(TASK STATEMENT)
Further down are entries; set down exactly and only the lines from the one with "результатами, которые удалось" up to and including the one with "CONSTRUIBLE es el", dropping each picture.

### RECORD EXTRACTS

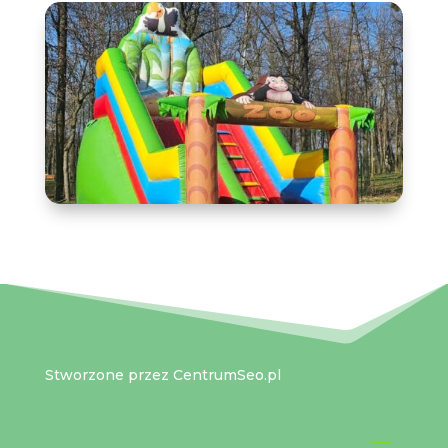
Stworzone przez
CentrumSeo.pl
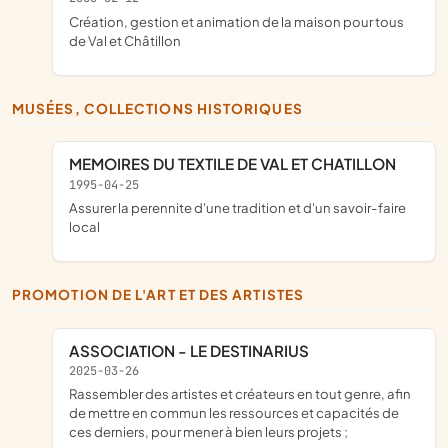
création, gestion et animation de la maison pour tous
de Val et Châtillon
MUSÉES, COLLECTIONS HISTORIQUES
MEMOIRES DU TEXTILE DE VAL ET CHATILLON
1995-04-25
assurer la perennite d'une tradition et d'un savoir-faire
local
PROMOTION DE L'ART ET DES ARTISTES
ASSOCIATION - LE DESTINARIUS
2025-03-26
rassembler des artistes et créateurs en tout genre, afin
de mettre en commun les ressources et capacités de
ces derniers, pour mener à bien leurs projets ;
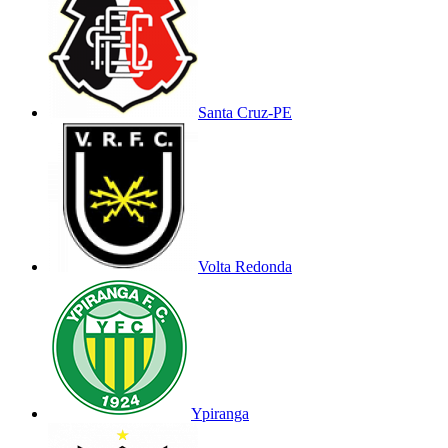
Santa Cruz-PE
Volta Redonda
Ypiranga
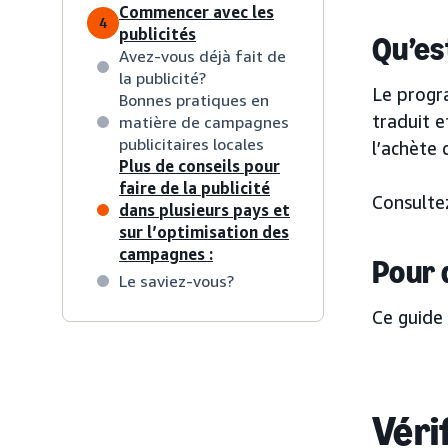
Commencer avec les
4
publicités
Qu’es
Avez-vous déjà fait de
la publicité?
Le prog
Bonnes pratiques en
traduit 
matière de campagnes
publicitaires locales
l’achète 
Plus de conseils pour
faire de la publicité
Consulte
dans plusieurs pays et
sur l’optimisation des
campagnes :
Pour 
Le saviez-vous?
Ce guide 
Véri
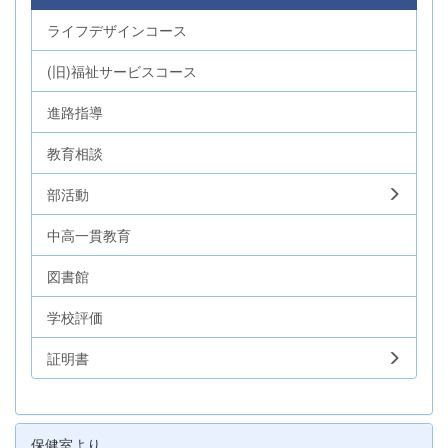
ライフデザインコース
(旧)福祉サービスコース
進路指導
教育相談
部活動
中高一貫教育
図書館
学校評価
証明書
保健室より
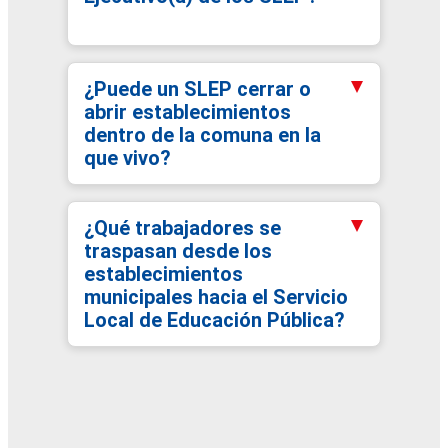
¿Puede un SLEP cerrar o
abrir establecimientos
dentro de la comuna en la
que vivo?
¿Qué trabajadores se
traspasan desde los
establecimientos
municipales hacia el Servicio
Local de Educación Pública?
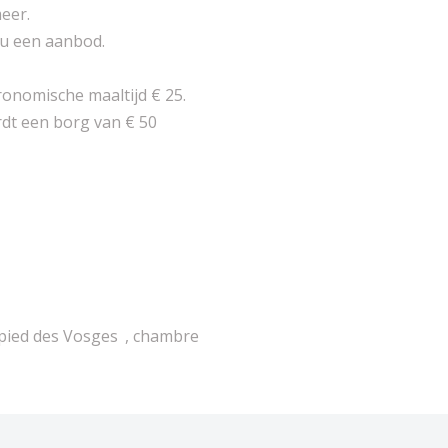
eer.
 u een aanbod.
ronomische maaltijd € 25.
rdt een borg van € 50
u pied des Vosges
, chambre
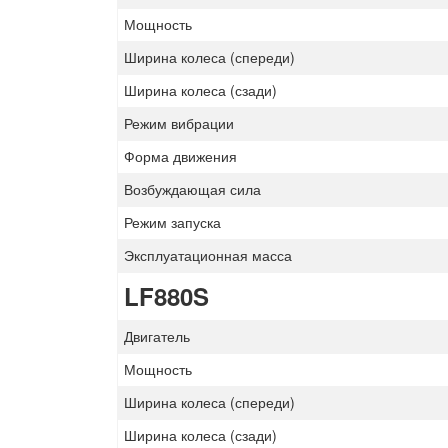
Мощность
Ширина колеса (спереди)
Ширина колеса (сзади)
Режим вибрации
Форма движения
Возбуждающая сила
Режим запуска
Эксплуатационная масса
LF880S
Двигатель
Мощность
Ширина колеса (спереди)
Ширина колеса (сзади)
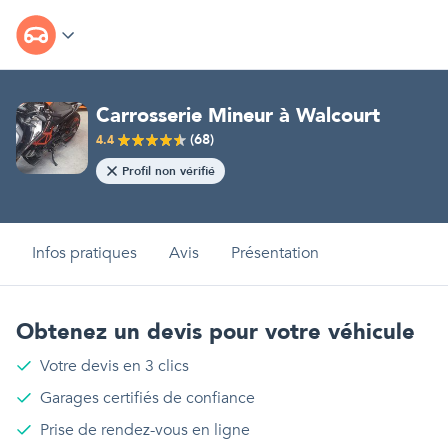
Carrosserie Mineur
à
Walcourt
(
68
)
4.4
Profil non vérifié
Infos pratiques
Avis
Présentation
Obtenez un devis pour votre véhicule
Votre devis en 3 clics
Garages certifiés de confiance
Prise de rendez-vous en ligne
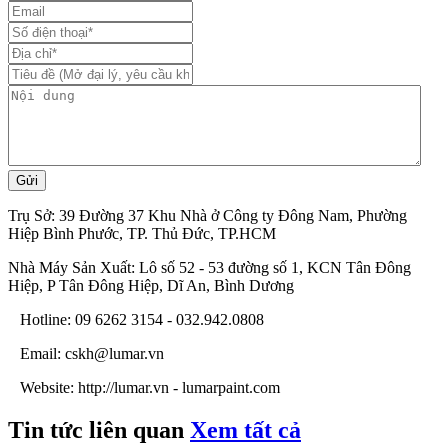
Gửi
Trụ Sở: 39 Đường 37 Khu Nhà ở Công ty Đông Nam, Phường
Hiệp Bình Phước, TP. Thủ Đức, TP.HCM
Nhà Máy Sản Xuất: Lô số 52 - 53 đường số 1, KCN Tân Đông
Hiệp, P Tân Đông Hiệp, Dĩ An, Bình Dương
Hotline: 09 6262 3154 - 032.942.0808
Email: cskh@lumar.vn
Website: http://lumar.vn - lumarpaint.com
Tin tức liên quan
Xem tất cả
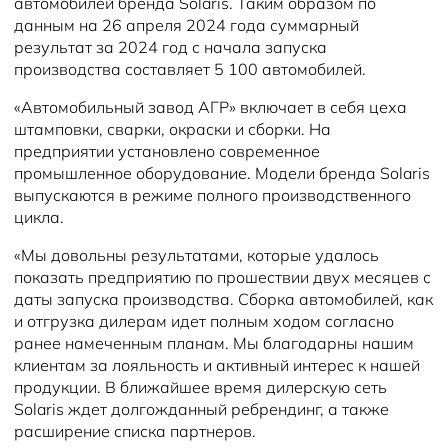
автомобилей бренда Solaris. Таким образом по
данным на 26 апреля 2024 года суммарный
результат за 2024 год с начала запуска
производства составляет 5 100 автомобилей.
«Автомобильный завод АГР» включает в себя цеха
штамповки, сварки, окраски и сборки. На
предприятии установлено современное
промышленное оборудование. Модели бренда Solaris
выпускаются в режиме полного производственного
цикла.
«Мы довольны результатами, которые удалось
показать предприятию по прошествии двух месяцев с
даты запуска производства. Сборка автомобилей, как
и отгрузка дилерам идет полным ходом согласно
ранее намеченным планам. Мы благодарны нашим
клиентам за лояльность и активный интерес к нашей
продукции. В ближайшее время дилерскую сеть
Solaris ждет долгожданный ребрендинг, а также
расширение списка партнеров.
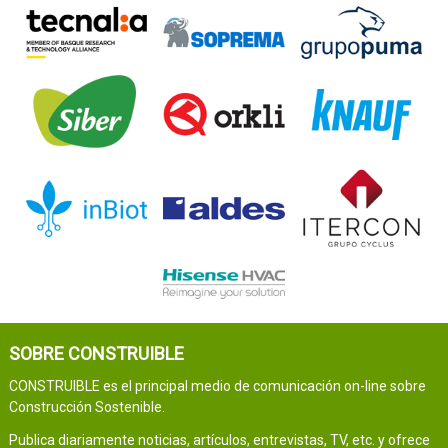
SOBRE CONSTRUIBLE
CONSTRUIBLE es el principal medio de comunicación on-line sobre
Construcción Sostenible.
Publica diariamente noticias, artículos, entrevistas, TV, etc. y ofrece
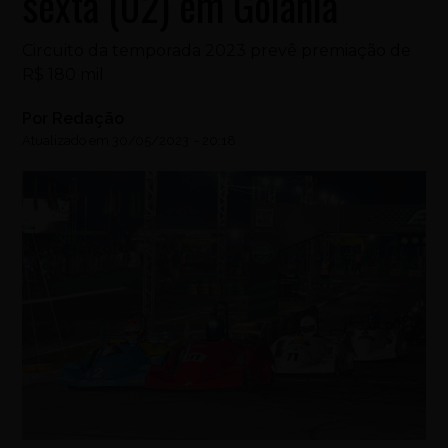
sexta (02) em Goiânia
Circuito da temporada 2023 prevê premiação de
R$ 180 mil
Por
Redação
Atualizado em
30/05/2023
-
20:18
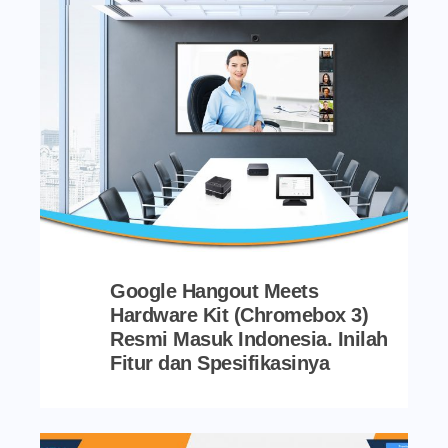
Google Hangout Meets
Hardware Kit (Chromebox 3)
Resmi Masuk Indonesia. Inilah
Fitur dan Spesifikasinya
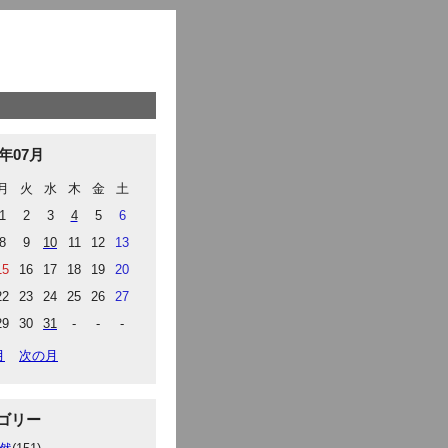
9年07月
月
火
水
木
金
土
1
2
3
4
5
6
8
9
10
11
12
13
15
16
17
18
19
20
22
23
24
25
26
27
29
30
31
-
-
-
月
次の月
ゴリー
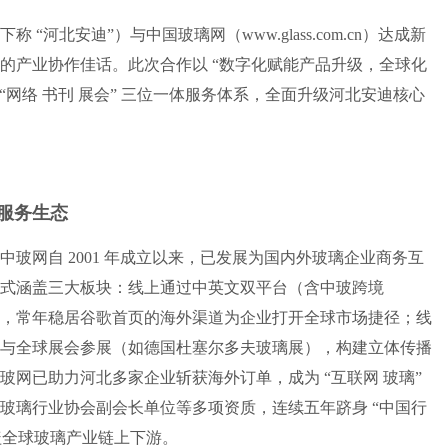
“河北安迪”）与中国玻璃网（www.glass.com.cn）达成新
的产业协作佳话。此次合作以 “数字化赋能产品升级，全球化
“网络 书刊 展会” 三位一体服务体系，全面升级河北安迪核心
服务生态
玻网自 2001 年成立以来，已发展为国内外玻璃企业商务互
式涵盖三大板块：线上通过中英文双平台（含中玻跨境
精准流量对接，常年稳居谷歌首页的海外渠道为企业打开全球市场捷径；线
与全球展会参展（如德国杜塞尔多夫玻璃展），构建立体传播
玻网已助力河北多家企业斩获海外订单，成为 “互联网 玻璃”
玻璃行业协会副会长单位等多项资质，连续五年跻身 “中国行
覆盖全球玻璃产业链上下游。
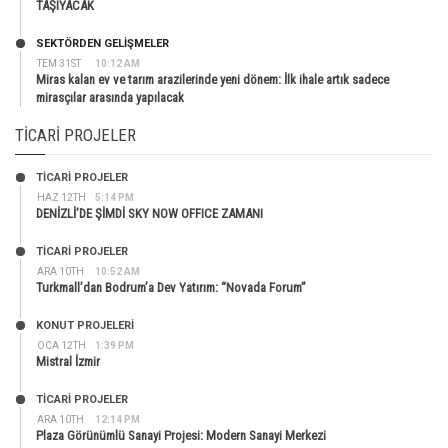
TAŞIYACAK
SEKTÖRDEN GELIŞMELER
TEM 31ST
10:12 AM
Miras kalan ev ve tarım arazilerinde yeni dönem: İlk ihale artık sadece
mirasçılar arasında yapılacak
TICARI PROJELER
TİCARİ PROJELER
HAZ 12TH
5:14 PM
DENİZLİ’DE ŞİMDİ SKY NOW OFFICE ZAMANI
TİCARİ PROJELER
ARA 10TH
10:52 AM
Turkmall’dan Bodrum’a Dev Yatırım: “Novada Forum”
KONUT PROJELERI
OCA 12TH
1:39 PM
Mistral İzmir
TİCARİ PROJELER
ARA 10TH
12:14 PM
Plaza Görünümlü Sanayi Projesi: Modern Sanayi Merkezi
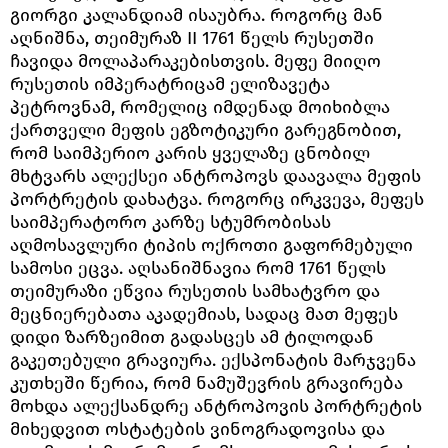
გიორგი კალანდიამ ისაუბრა. როგორც მან
აღნიშნა, თეიმურაზ II 1761 წელს რუსეთში
ჩავიდა მოლაპარაკებისთვის. მეფე მიიღო
რუსეთის იმპერატრიცამ ელიზავეტა
პეტროვნამ, რომელიც იმდენად მოიხიბლა
ქართველი მეფის ეგზოტიკური გარეგნობით,
რომ საიმპერიო კარის ყველაზე ცნობილ
მხტვარს ალექსეი ანტროპოვს დაავალა მეფის
პორტრეტის დახატვა. როგორც ირკვევა, მეფეს
საიმპერატორო კარზე სტუმრობისას
აღმოსავლური ტიპის ოქროთი გაფორმებული
სამოსი ეცვა. აღსანიშნავია რომ 1761 წელს
თეიმურაზი ეწვია რუსეთის სამხატვრო და
მეცნიერებათა აკადემიას, სადაც მათ მეფეს
დიდი ზარზეიმით გადასცეს ამ ტილოდან
გაკეთებული გრავიურა. ექსპონატის მარჯვენა
კუთხეში წერია, რომ ნამუშევრის გრავირება
მოხდა ალექსანდრე ანტროპოვის პორტრეტის
მიხედვით ოსტატების ვინოგრადოვისა და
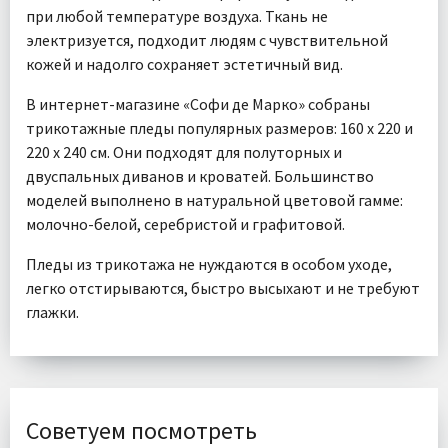
при любой температуре воздуха. Ткань не
электризуется, подходит людям с чувствительной
кожей и надолго сохраняет эстетичный вид.
В интернет-магазине «Софи де Марко» собраны
трикотажные пледы популярных размеров: 160 x 220 и
220 x 240 см. Они подходят для полуторных и
двуспальных диванов и кроватей. Большинство
моделей выполнено в натуральной цветовой гамме:
молочно-белой, серебристой и графитовой.
Пледы из трикотажа не нуждаются в особом уходе,
легко отстирываются, быстро высыхают и не требуют
глажки.
Советуем посмотреть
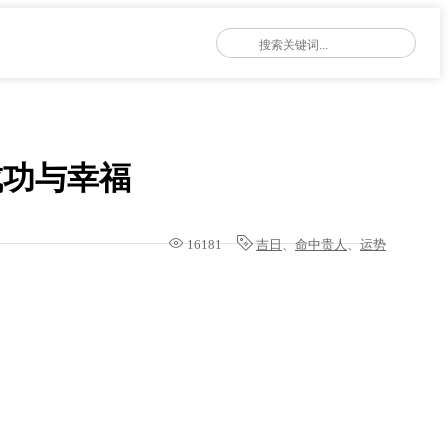
成功与幸福
16181
吉日
、
命中贵人
、
运势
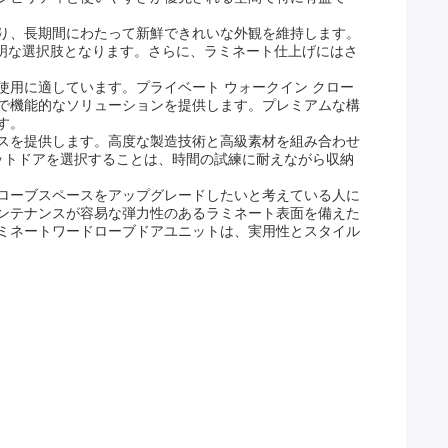
り、長期間にわたって新鮮できれいな外観を維持します。
賢明な選択肢となります。さらに、ラミネート仕上げにはさ
用に適しています。プライベート ウォークイン クロー
で機能的なソリューションを提供します。プレミアムな構
す。
スを提供します。高度な製造技術と高級素材を組み合わせ
ットドアを選択することは、時間の試練に耐えながら収納
ローブスペースをアップグレードしたいと考えている人に
ンテナンスが容易な弾力性のあるラミネート表面を備えた
ミネートワードローブドアユニットは、実用性とスタイル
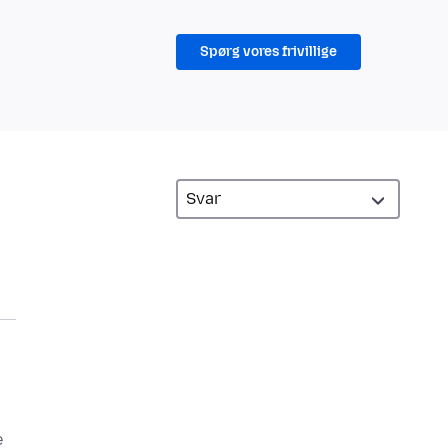
Spørg vores frivillige
e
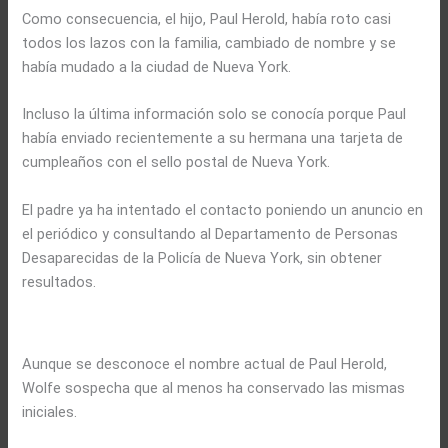
Como consecuencia, el hijo, Paul Herold, había roto casi
todos los lazos con la familia, cambiado de nombre y se
había mudado a la ciudad de Nueva York.
Incluso la última información solo se conocía porque Paul
había enviado recientemente a su hermana una tarjeta de
cumpleaños con el sello postal de Nueva York.
El padre ya ha intentado el contacto poniendo un anuncio en
el periódico y consultando al Departamento de Personas
Desaparecidas de la Policía de Nueva York, sin obtener
resultados.
.
Aunque se desconoce el nombre actual de Paul Herold,
Wolfe sospecha que al menos ha conservado las mismas
iniciales.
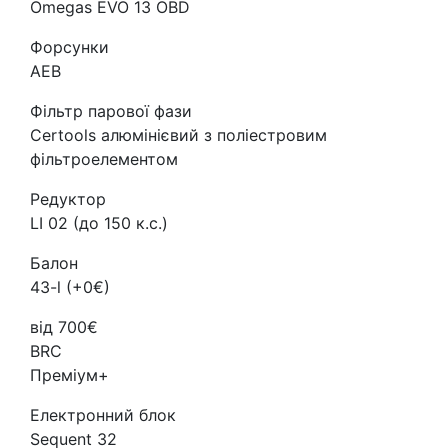
Omegas EVO 13 OBD
Форсунки
AEB
Фільтр парової фази
Certools алюмінієвий з поліестровим
фільтроелементом
Редуктор
LI 02 (до 150 к.с.)
Балон
43-l (+0€)
від 700€
BRC
Преміум+
Електронний блок
Sequent 32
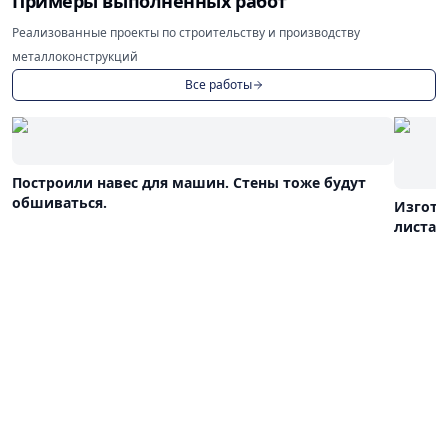
Примеры выполненных работ
Реализованные проекты по строительству и производству
металлоконструкций
Все работы
Построили навес для машин. Стены тоже будут
обшиваться.
Изгото
листа 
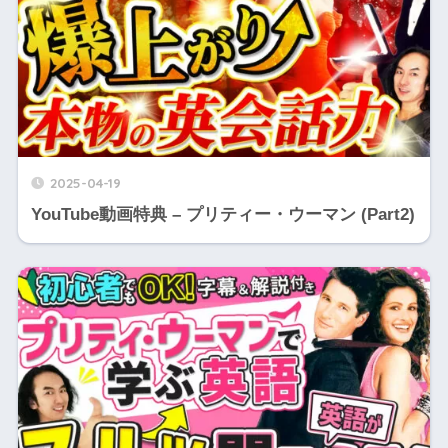
2025-04-19
YouTube動画特典 – プリティー・ウーマン (Part2)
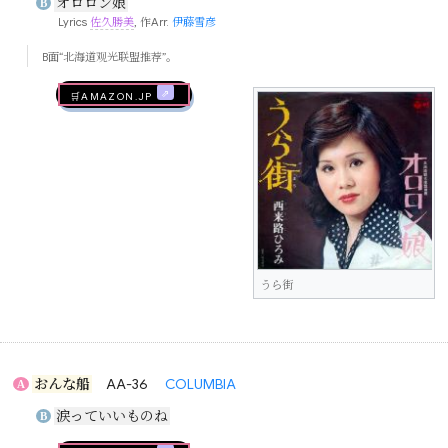
オロロン娘
B
Lyrics
佐久勝美
, 作Arr.
伊藤雪彦
B面“北海道观光联盟推荐”。
🛒AMAZON.jp
うら街
おんな船
AA-36
COLUMBIA
A
涙っていいものね
B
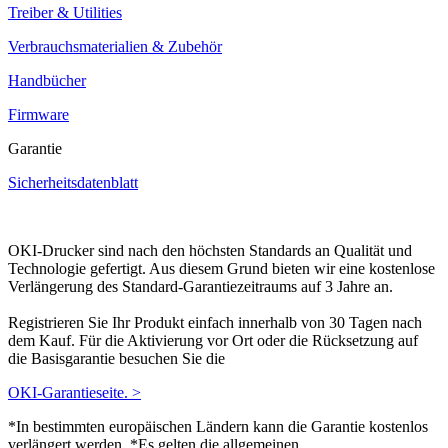
Treiber & Utilities
Verbrauchsmaterialien & Zubehör
Handbücher
Firmware
Garantie
Sicherheitsdatenblatt
OKI-Drucker sind nach den höchsten Standards an Qualität und
Technologie gefertigt. Aus diesem Grund bieten wir eine kostenlose
Verlängerung des Standard-Garantiezeitraums auf 3 Jahre an.
Registrieren Sie Ihr Produkt einfach innerhalb von 30 Tagen nach
dem Kauf. Für die Aktivierung vor Ort oder die Rücksetzung auf
die Basisgarantie besuchen Sie die
OKI-Garantieseite. >
*In bestimmten europäischen Ländern kann die Garantie kostenlos
verlängert werden. *Es gelten die allgemeinen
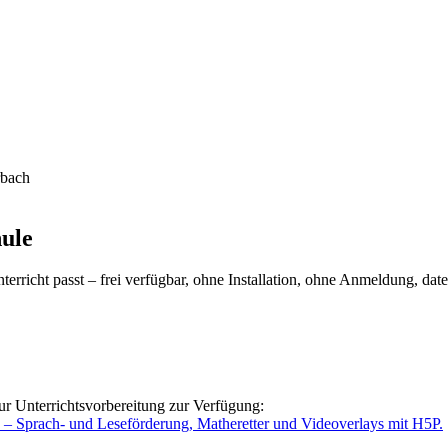
rbach
hule
rricht passt – frei verfügbar, ohne Installation, ohne Anmeldung, dat
ur Unterrichtsvorbereitung zur Verfügung:
o – Sprach- und Leseförderung, Matheretter und Videoverlays mit H5P.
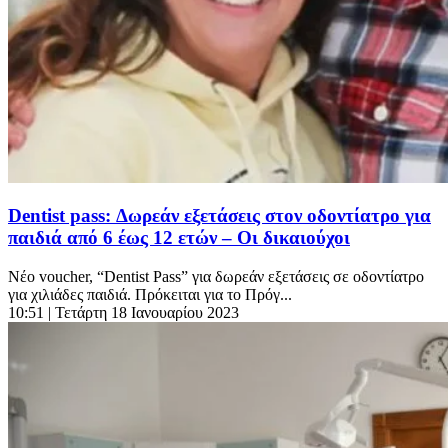
Dentist pass: Δωρεάν εξετάσεις στον οδοντίατρο για
παιδιά από 6 έως 12 ετών – Οι δικαιούχοι
Νέο voucher, “Dentist Pass” για δωρεάν εξετάσεις σε οδοντίατρο
για χιλιάδες παιδιά. Πρόκειται για το Πρόγ...
10:51
| Τετάρτη 18 Ιανουαρίου 2023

######

(WRITTEN SOLUTION)
«Мы довольны результатами, которые удалось
показать предприятию по прошествии двух месяцев с
даты запуска производства. Сборка автомобилей, как
и отгрузка дилерам идет полным ходом согласно
ранее намеченным планам. Мы благодарны нашим
клиентам за лояльность и активный интерес к нашей
продукции. В ближайшее время дилерскую сеть
Solaris ждет долгожданный ребрендинг, а также
расширение списка партнеров.
SOBRE CONSTRUIBLE
CONSTRUIBLE es el principal medio de comunicación on-line sobre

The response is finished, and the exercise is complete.